Records provided ::
#####
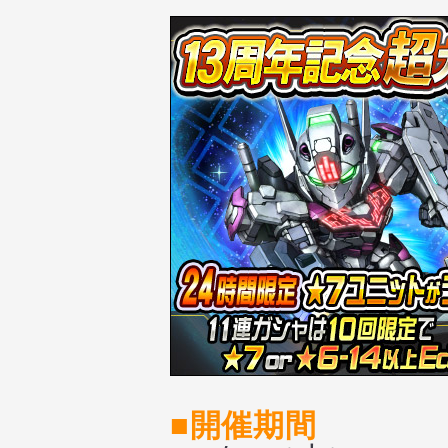
■開催期間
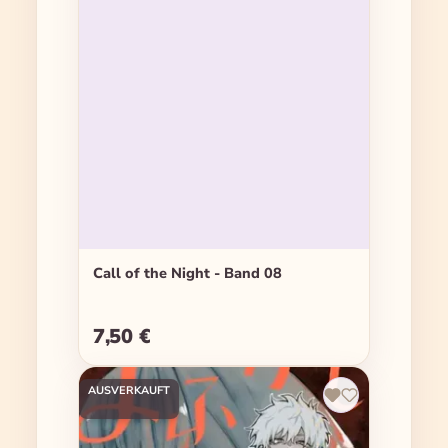
Call of the Night - Band 08
7,50 €
Regulärer Preis:
AUSVERKAUFT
#####
Action item :: Every line of the listing must be reproduced exactly, though the pictures are to be left out.

Written response ::
■開催期間
Call of the Night - Band 08
7,50 €
Regulärer Preis:
AUSVERKAUFT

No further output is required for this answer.